Monday, 14 May 2012

Money illusion

Money illusion

Definition: Money illusion is the mistaken belief that money is stable in real value over time.

Money illusion is primarily evident in low inflation countries. In hyperinflationary countries there is absolutely no money illusion as far as the hyperinflationary national currency is concerned. Everyone knows as a fact that the local hyperinflationary currency loses real value day by day and even hour by hour. In low inflationary economies people are vaguely aware that money loses real value over a long period of time. Money in a low inflationary economy is often used as if its real value is completely stable over the short term. That is money illusion.

Money illusion is evident everywhere in low inflationary economies. TV presenters reporting on historical events regularly quote Historical Cost values as the most natural thing to do. For example: ‘Marble Arch was built for 10 000 Pounds’ a TV reporter may state with sincere knowledge that his audience is being well entertained with correct facts and figures. It is a figure very difficult to instantaneously value today. 10 000 British Pounds may have been the original cost in historical terms but we live today and absolutely no–one can immediately imagine what the construction cost of Marble Arch is in current terms. It is the same as saying that something cost one Pound 300 years ago. It is impossible to immediately value it now. We live now and not 300 years in the past. We do not know what some–one bought for a Pound 300 years ago. People in the United Kingdom know what a person can buy for one Pound now – and the Pound’s real value changes day by day within the UK economy as indicated by the change in the UK Daily CPI.

Companies report an unending stream of information about their performance and results. Sales increased by eight per cent over last year’s figures, for example. These are normally nominal rates. A person has to remember the inflation rate for last year and mentally adjust the reported figures to real rates to understand what the real rate of increase or decrease was.
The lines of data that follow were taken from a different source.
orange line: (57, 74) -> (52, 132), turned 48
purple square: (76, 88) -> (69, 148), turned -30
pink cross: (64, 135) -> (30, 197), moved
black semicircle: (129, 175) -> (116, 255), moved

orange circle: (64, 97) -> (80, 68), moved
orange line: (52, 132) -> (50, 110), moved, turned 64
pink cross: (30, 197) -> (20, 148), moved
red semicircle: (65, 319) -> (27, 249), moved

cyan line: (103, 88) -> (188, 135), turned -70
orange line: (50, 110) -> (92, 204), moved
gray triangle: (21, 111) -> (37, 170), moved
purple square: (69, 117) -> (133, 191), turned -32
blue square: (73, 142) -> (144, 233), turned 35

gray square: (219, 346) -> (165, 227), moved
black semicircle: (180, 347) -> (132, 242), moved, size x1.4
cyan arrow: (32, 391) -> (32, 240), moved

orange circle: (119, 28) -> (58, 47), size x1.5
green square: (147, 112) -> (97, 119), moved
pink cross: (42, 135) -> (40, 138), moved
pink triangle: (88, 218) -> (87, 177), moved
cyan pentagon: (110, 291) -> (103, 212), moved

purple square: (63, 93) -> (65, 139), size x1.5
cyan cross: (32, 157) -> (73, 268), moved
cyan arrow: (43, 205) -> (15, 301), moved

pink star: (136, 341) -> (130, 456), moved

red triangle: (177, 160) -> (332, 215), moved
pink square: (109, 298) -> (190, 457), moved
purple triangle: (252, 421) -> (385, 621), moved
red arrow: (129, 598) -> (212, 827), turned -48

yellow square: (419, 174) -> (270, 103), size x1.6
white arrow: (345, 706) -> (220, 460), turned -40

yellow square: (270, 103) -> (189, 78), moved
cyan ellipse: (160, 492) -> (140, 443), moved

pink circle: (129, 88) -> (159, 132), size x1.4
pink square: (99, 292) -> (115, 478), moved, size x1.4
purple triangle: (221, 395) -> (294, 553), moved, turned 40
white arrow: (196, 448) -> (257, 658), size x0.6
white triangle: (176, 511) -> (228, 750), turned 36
Money illusion is very common in our low inflationary economies. Another example: The BBC ran a program about the fantastic E–Type Jaguar. The presenter stated that one of the many reasons why the E–type Jag – the best car ever, according to the presenter – was such a success, was its original nominal price of 2 500 Pounds at the time of its first introduction into the market. Towards the end of the program it is then stated that a number of years later these same original E–Type Jags sold at a nominal price at that time of 25 000 Pounds. It is thus implied to be 10 times more than the original price of 2 500 Pounds. In nominal terms, yes. We all agree. Certainly not in real terms and we are interested in real values. Nominal profits – however fantastic they may look – are misleading the longer the time period and the higher the rate of inflation or hyperinflation in the transaction currency during the time period involved.

In this example we are all led to believe that the E–Type Jag was sold at a real value 10 times its original real value. It is notorious money illusion at work. The real value in a sale like that certainly would not be 10 times the original real value once the original nominal price is adjusted for the effect of inflation on the British Pound over the years in question.
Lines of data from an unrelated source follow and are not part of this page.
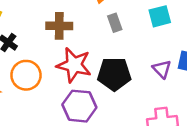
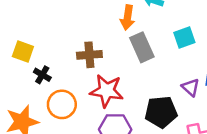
gray rectangle: (115, 23) -> (142, 47), size x1.6
black pentagon: (114, 74) -> (161, 112), moved

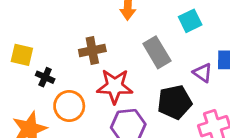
gray rectangle: (142, 47) -> (157, 52), moved

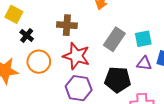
cyan square: (190, 21) -> (143, 39), moved
gray rectangle: (157, 52) -> (114, 39), turned 50
purple triangle: (203, 73) -> (144, 63), turned -42

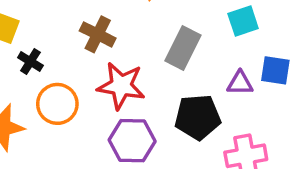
brown cross: (67, 25) -> (98, 34), turned 30
cyan square: (143, 39) -> (243, 21), moved

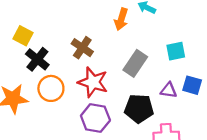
black cross: (30, 62) -> (37, 59), size x1.5

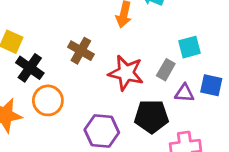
gray rectangle: (135, 63) -> (166, 70), moved, size x0.7
red star: (93, 82) -> (126, 73), moved

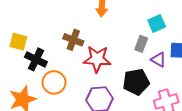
red star: (126, 73) -> (97, 59), moved
purple triangle: (184, 93) -> (159, 60), turned 35

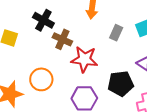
gray rectangle: (141, 44) -> (116, 33), moved
black cross: (36, 59) -> (43, 20), moved

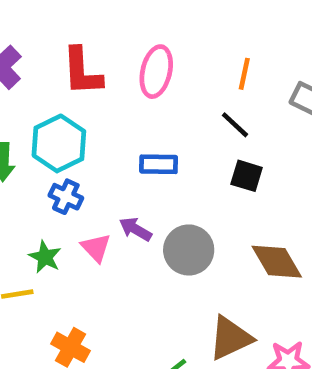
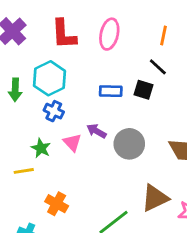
black square: (247, 176) -> (144, 90), moved

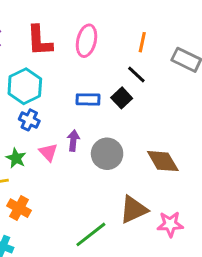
black square: (144, 90) -> (122, 98), turned 30
purple arrow: (96, 131) -> (73, 141), turned 66
orange cross: (57, 204) -> (19, 208), moved

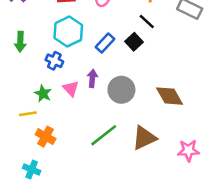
cyan hexagon: (25, 86) -> (68, 32), moved
blue rectangle: (88, 99) -> (105, 43), turned -48
pink star: (170, 224) -> (188, 150), moved
green line: (91, 234) -> (104, 135), moved

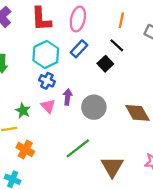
blue rectangle: (105, 43) -> (79, 49), moved
blue cross: (54, 61) -> (47, 81), moved
brown triangle: (144, 138) -> (112, 167), moved, turned -35

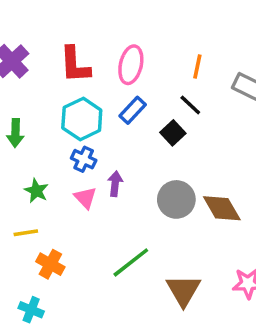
gray circle: (94, 107) -> (176, 199), moved
green star: (23, 111) -> (36, 191), moved

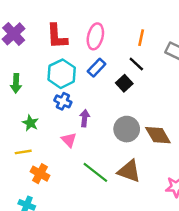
pink triangle: (85, 198) -> (69, 140), moved
green line: (131, 262) -> (95, 172), turned 76
brown triangle: (183, 290) -> (129, 171), moved, turned -40

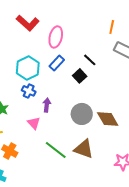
red L-shape: (57, 36) -> (28, 23), moved, turned -45
orange line: (141, 38) -> (112, 27), moved

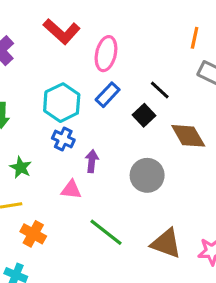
brown diamond: (108, 119) -> (188, 136), moved
pink triangle: (34, 123) -> (71, 190), turned -40
brown triangle: (84, 149) -> (166, 243), moved

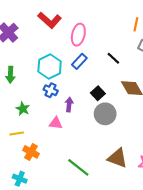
black square: (144, 115) -> (98, 93), moved
green line: (106, 232) -> (78, 167), moved

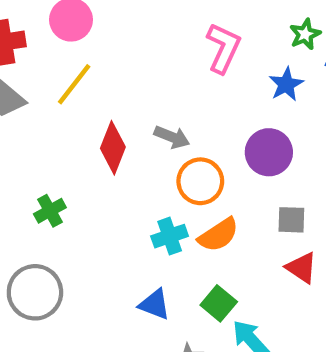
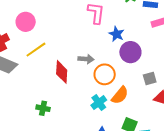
yellow line: (74, 84) -> (36, 50), turned 35
blue star: (286, 84) -> (117, 34), moved
green cross: (50, 211) -> (43, 108), turned -32

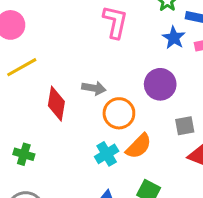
blue star: (117, 34) -> (174, 38), moved

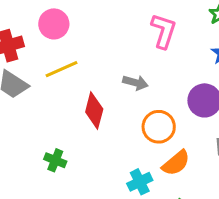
gray arrow: (94, 88) -> (135, 83), moved
cyan cross: (107, 154) -> (140, 182), moved

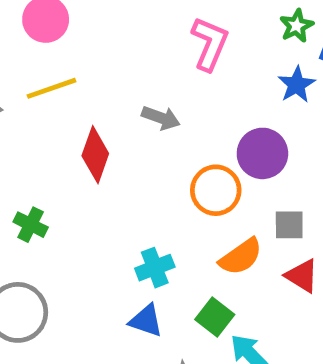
orange circle: (159, 127) -> (216, 190), moved
orange semicircle: (176, 163) -> (241, 257), moved

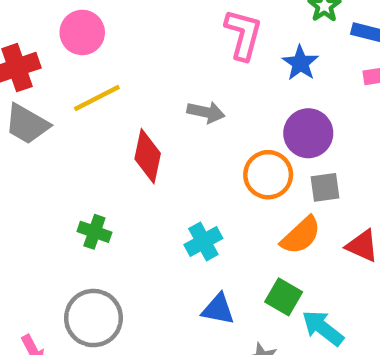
blue star: (297, 85) -> (300, 63), moved
gray square: (289, 225) -> (325, 187), moved
cyan cross: (155, 268) -> (203, 241), moved

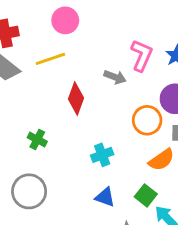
pink circle: (82, 32) -> (65, 20), moved
pink L-shape: (243, 34) -> (142, 55), moved

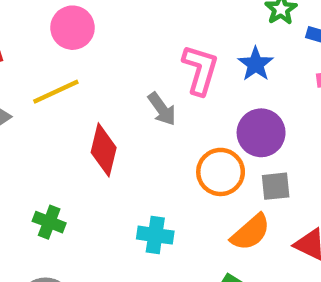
gray arrow: (115, 77) -> (162, 109), turned 40
cyan cross: (102, 155) -> (155, 235), turned 35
Money illusion is so pervasive in our low inflation societies that we do not even notice it any more. It is a complete state of mind – a way of thinking.

We have to stop thinking in nominal terms and start thinking in real terms. As long as there is inflation in an economy, the national currency created and used in that inflationary economy is not a store of perfectly stable real value. It is a store of decreasing real value. Money is losing real value all the time when an economy is in a state of inflation. Two per cent annual inflation is not price stability. Two per cent annual inflation is a high degree of price stability. It is some countries´ definition of price stability. All currently existing bank notes and coins will actually be completely worthless sometime in the future when an economy remains in an inflationary mode for a long enough period of time.

In a hyperinflationary economy notes become worthless very quickly. I saw 100 Kwanza notes lying in the street in 1996. The street boys would not even pick them up when hyperinflation in Angola was 3200 per cent per annum while they would fight to pick up a One USD note. In 2010 I held a 100 Trillion Zimbabwe Dollar note which landed up in Portugal via various family connections. It was also worth nothing just like the 100 Kwanza notes lying in the street in Luanda in 1996.

Money developed upon the mistaken belief that it is stable – as in fixed – in real value in the short to medium term in economies with low inflation. The term stable money is seen as meaning that money’s real value stays intact over the short to medium term in low inflationary economies. Money illusion is still very evident today in most economies in money, other monetary items and constant real value non–monetary items that are mistakenly considered to be monetary items under the Historical Cost paradigm, for example, trade debtors, trade creditors, dividends payable, dividends receivable, taxes payable, taxes receivable, etc.